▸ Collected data
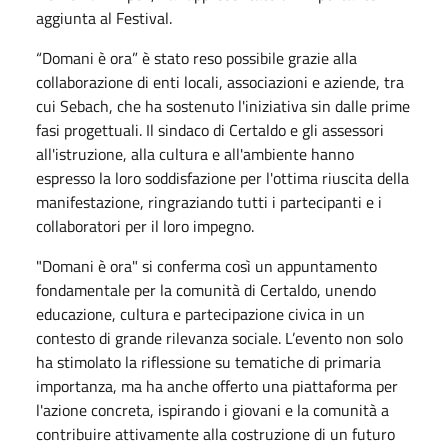
aggiunta al Festival.
“Domani è ora” è stato reso possibile grazie alla
collaborazione di enti locali, associazioni e aziende, tra
cui Sebach, che ha sostenuto l'iniziativa sin dalle prime
fasi progettuali. Il sindaco di Certaldo e gli assessori
all'istruzione, alla cultura e all'ambiente hanno
espresso la loro soddisfazione per l'ottima riuscita della
manifestazione, ringraziando tutti i partecipanti e i
collaboratori per il loro impegno.
"Domani è ora" si conferma così un appuntamento
fondamentale per la comunità di Certaldo, unendo
educazione, cultura e partecipazione civica in un
contesto di grande rilevanza sociale. L’evento non solo
ha stimolato la riflessione su tematiche di primaria
importanza, ma ha anche offerto una piattaforma per
l'azione concreta, ispirando i giovani e la comunità a
contribuire attivamente alla costruzione di un futuro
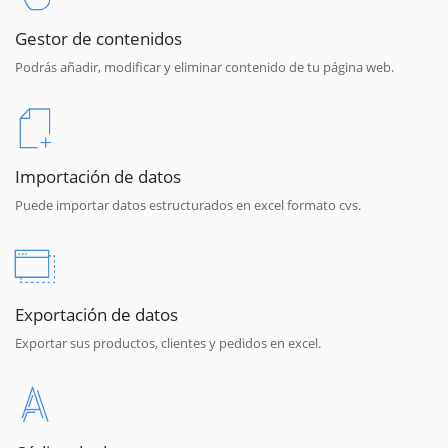
Gestor de contenidos
Podrás añadir, modificar y eliminar contenido de tu página web.
Importación de datos
Puede importar datos estructurados en excel formato cvs.
Exportación de datos
Exportar sus productos, clientes y pedidos en excel.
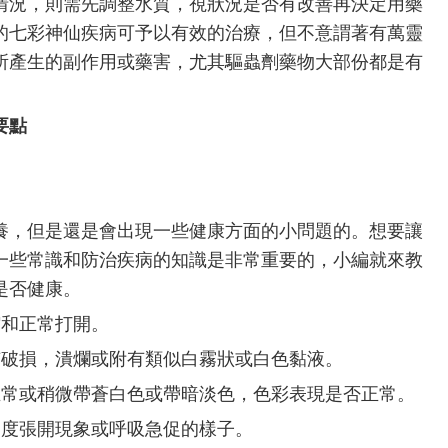
情況，則需先調整水質，視狀況是否有改善再決定用藥
的七彩神仙疾病可予以有效的治療，但不意謂著有萬靈
所產生的副作用或藥害，尤其驅蟲劑藥物大部份都是有
要點
養，但是還是會出現一些健康方面的小問題的。想要讓
一些常識和防治疾病的知識是非常重要的，小編就來教
是否健康。
縮和正常打開。
有破損，潰爛或附有類似白霧狀或白色黏液。
正常或稍微帶蒼白色或帶暗淡色，色彩表現是否正常。
過度張開現象或呼吸急促的樣子。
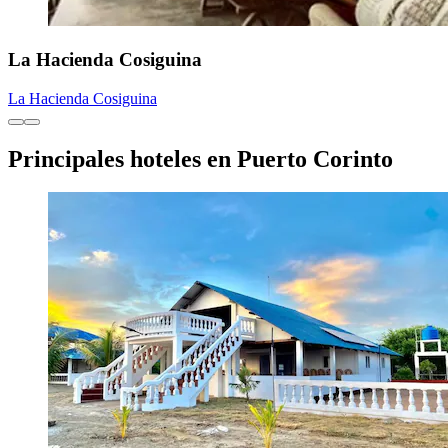
La Hacienda Cosiguina
La Hacienda Cosiguina
Principales hoteles en Puerto Corinto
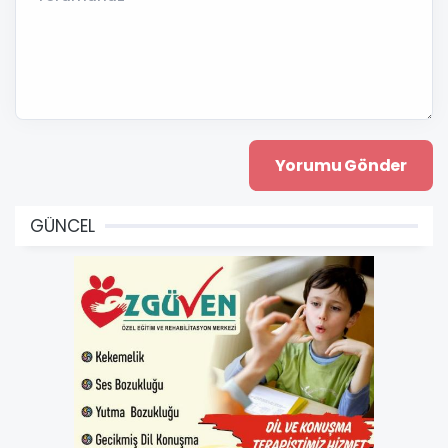
GÜNCEL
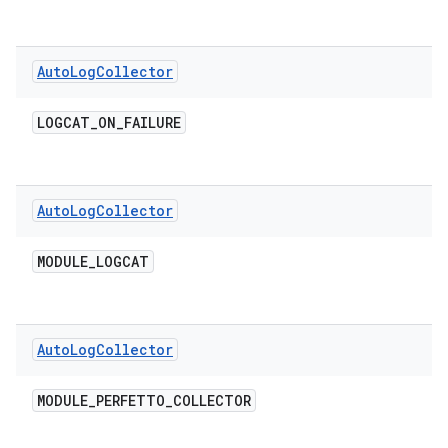
Auto
Log
Collector
LOGCAT
_
ON
_
FAILURE
Auto
Log
Collector
MODULE
_
LOGCAT
Auto
Log
Collector
MODULE
_
PERFETTO
_
COLLECTOR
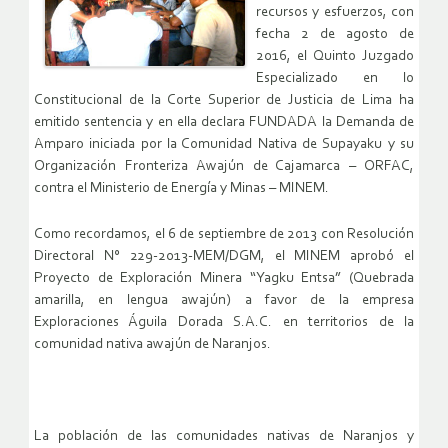
recursos y esfuerzos, con
fecha 2 de agosto de
2016, el Quinto Juzgado
Especializado en lo
Constitucional de la Corte Superior de Justicia de Lima ha
emitido sentencia y en ella declara FUNDADA la Demanda de
Amparo iniciada por la Comunidad Nativa de Supayaku y su
Organización Fronteriza Awajún de Cajamarca – ORFAC,
contra el Ministerio de Energía y Minas – MINEM.
Como recordamos, el 6 de septiembre de 2013 con Resolución
Directoral N° 229-2013-MEM/DGM, el MINEM aprobó el
Proyecto de Exploración Minera “Yagku Entsa” (Quebrada
amarilla, en lengua awajún) a favor de la empresa
Exploraciones Águila Dorada S.A.C. en territorios de la
comunidad nativa awajún de Naranjos.
La población de las comunidades nativas de Naranjos y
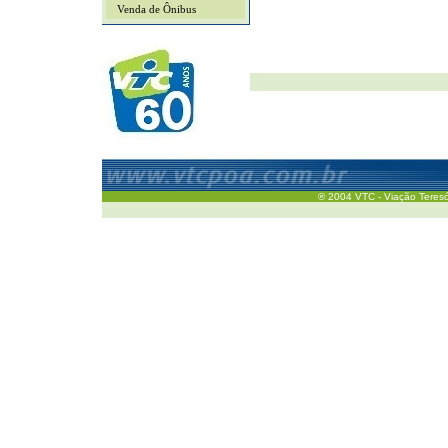
Venda de Ônibus
® 2004 VTC - Viação Teresóp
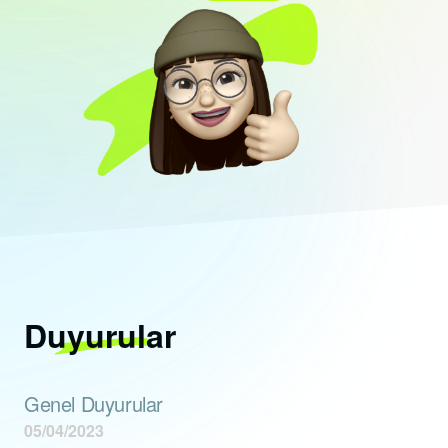
Duyurular
Genel Duyurular
05/04/2023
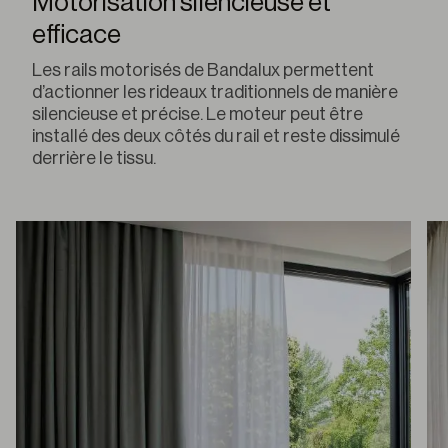
Motorisation silencieuse et
efficace
Les rails motorisés de Bandalux permettent
d’actionner les rideaux traditionnels de manière
silencieuse et précise. Le moteur peut être
installé des deux côtés du rail et reste dissimulé
derrière le tissu.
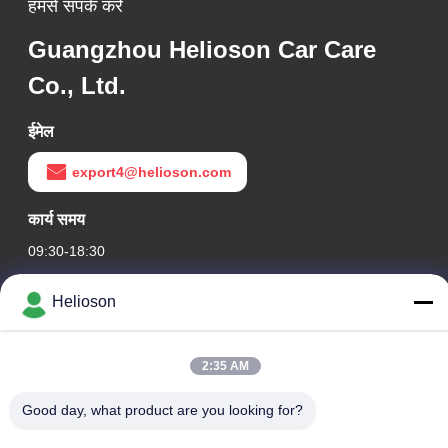
हमसे संपर्क करें
Guangzhou Helioson Car Care
Co., Ltd.
ईमेल
export4@helioson.com
कार्य समय
09:30-18:30
हमारा पता
Helioson
कंपनी का पता
कक्ष 1801-1803, भवन A3, ग्रीनलैंड सेंट्रल प्लाजा, हुआंगपु जिला, गुआंगज़ौ,
2:35 AM
चीन
Good day, what product are you looking for?
कारखाने का पता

▸ EXERCISE PROMPT
Print nothing but the lines from the line with "Good day, what product are you looking for?" to the last line of the records above. Both of those lines count.

▸ SOLUTION FOR THIS TASK
Good day, what product are you looking for?
कारखाने का पता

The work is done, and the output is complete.